Software-Hardware Recycling and Repair Dataset Infrastructure (SHReDI) for Sustainable Computing
This collaborative project, between researchers from Oregon State University and the University of Florida, aims to address the rising issue of electronic waste (e-waste). The project modernizes electronics design and improves e-waste logistics to increase recovery rates of valuable materials, which are frequently lost to landfills or incineration. The project develops innovative low-cost wireless tags and computational models to improve the environmental and economic impacts of e-waste recycling. These wireless tags will equip recyclers with critical information on material composition and optimal recycling methods, while the computational models will support decision-making by quantifying the sustainability and economic viability of e-waste recovery. Furthermore, the project facilitates the tracking of recycled materials back to producers and supports policies for more equitable recycling cost distribution. The project combines advanced integrated circuit design with strategic e-waste management practices to establish a circular economy for electronics.

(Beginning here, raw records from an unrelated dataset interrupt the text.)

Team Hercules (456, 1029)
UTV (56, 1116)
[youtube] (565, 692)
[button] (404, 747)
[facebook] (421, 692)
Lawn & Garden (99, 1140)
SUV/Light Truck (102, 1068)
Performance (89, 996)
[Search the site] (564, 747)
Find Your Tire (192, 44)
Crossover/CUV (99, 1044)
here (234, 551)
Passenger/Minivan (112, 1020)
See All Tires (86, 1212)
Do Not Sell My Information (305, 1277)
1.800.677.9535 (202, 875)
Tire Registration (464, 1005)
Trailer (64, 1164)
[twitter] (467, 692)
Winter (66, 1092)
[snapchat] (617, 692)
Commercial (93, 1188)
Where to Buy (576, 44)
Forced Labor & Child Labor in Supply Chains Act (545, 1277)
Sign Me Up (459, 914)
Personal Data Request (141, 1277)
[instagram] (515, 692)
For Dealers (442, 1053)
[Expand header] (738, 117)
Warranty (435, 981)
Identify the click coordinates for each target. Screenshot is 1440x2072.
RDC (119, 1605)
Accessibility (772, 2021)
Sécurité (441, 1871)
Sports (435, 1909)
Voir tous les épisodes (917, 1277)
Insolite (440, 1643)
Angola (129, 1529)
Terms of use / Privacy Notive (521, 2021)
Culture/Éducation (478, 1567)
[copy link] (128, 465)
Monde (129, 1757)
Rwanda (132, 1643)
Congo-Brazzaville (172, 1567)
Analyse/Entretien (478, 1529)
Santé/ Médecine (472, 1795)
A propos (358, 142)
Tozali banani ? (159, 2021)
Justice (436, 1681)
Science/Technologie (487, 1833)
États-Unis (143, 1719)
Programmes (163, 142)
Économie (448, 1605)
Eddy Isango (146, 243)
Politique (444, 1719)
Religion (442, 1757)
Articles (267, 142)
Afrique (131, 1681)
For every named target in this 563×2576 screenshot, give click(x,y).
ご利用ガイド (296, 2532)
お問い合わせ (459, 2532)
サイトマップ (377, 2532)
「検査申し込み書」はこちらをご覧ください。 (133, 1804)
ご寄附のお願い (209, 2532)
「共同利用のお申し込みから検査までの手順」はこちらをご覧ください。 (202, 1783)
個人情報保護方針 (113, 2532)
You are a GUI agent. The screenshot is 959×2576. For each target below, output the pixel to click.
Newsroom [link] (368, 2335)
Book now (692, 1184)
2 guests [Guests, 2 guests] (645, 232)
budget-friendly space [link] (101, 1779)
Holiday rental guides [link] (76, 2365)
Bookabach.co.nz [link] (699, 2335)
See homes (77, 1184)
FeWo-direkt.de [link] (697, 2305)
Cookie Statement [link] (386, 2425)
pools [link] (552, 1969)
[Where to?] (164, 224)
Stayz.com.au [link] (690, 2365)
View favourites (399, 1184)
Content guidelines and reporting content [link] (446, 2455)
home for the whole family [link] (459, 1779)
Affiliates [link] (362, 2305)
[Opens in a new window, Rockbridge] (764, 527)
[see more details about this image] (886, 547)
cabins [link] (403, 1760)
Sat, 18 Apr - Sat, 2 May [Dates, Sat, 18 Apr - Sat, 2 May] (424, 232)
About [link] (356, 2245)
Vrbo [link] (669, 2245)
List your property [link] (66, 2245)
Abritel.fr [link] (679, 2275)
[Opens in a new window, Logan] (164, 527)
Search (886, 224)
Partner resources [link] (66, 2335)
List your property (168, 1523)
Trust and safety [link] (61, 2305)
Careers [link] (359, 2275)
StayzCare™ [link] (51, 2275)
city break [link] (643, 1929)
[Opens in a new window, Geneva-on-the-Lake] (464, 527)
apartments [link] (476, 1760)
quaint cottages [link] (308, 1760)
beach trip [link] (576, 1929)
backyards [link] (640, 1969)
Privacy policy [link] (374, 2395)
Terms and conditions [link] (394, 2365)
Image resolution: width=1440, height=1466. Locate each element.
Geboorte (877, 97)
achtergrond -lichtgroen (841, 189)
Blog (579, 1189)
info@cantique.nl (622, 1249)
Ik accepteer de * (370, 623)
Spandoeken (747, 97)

Human-Robot Collaboration for Disassembly of End-of-Use Products
This research project is part of the NSF Future of Work at the Human-Technology Frontier (FW-HTF) initiative and aims to advance the electronics remanufacturing industry by developing human-robot collaboration (HRC) for the disassembly of end-of-use consumer electronics. The project addresses the labor-intensive and hazardous nature of electronics disassembly and improves job satisfaction, and worker safety through robot-assisted disassembly processes. The project is a joint effort between the University at Buffalo (UB) and the University of Florida (UF), to reduce costs, minimize waste, and improve the recovery of valuable materials by advancing robotic disassembly technology. Our research will advance task distribution, cooperation, and interaction between humans and robots. The research covers a wide range of topics including work environment monitoring, collaborative robotics, disassembly planning under uncertainty, human-robot system integration, and the economic consequences of HRC in remanufacturing. We combine approaches from different disciplines such as robotics, sustainable design, human factors, data science, and labor economics. The outcomes of our research provide the foundation for economically viable, human-robot collaborative systems in future remanufacturing operations.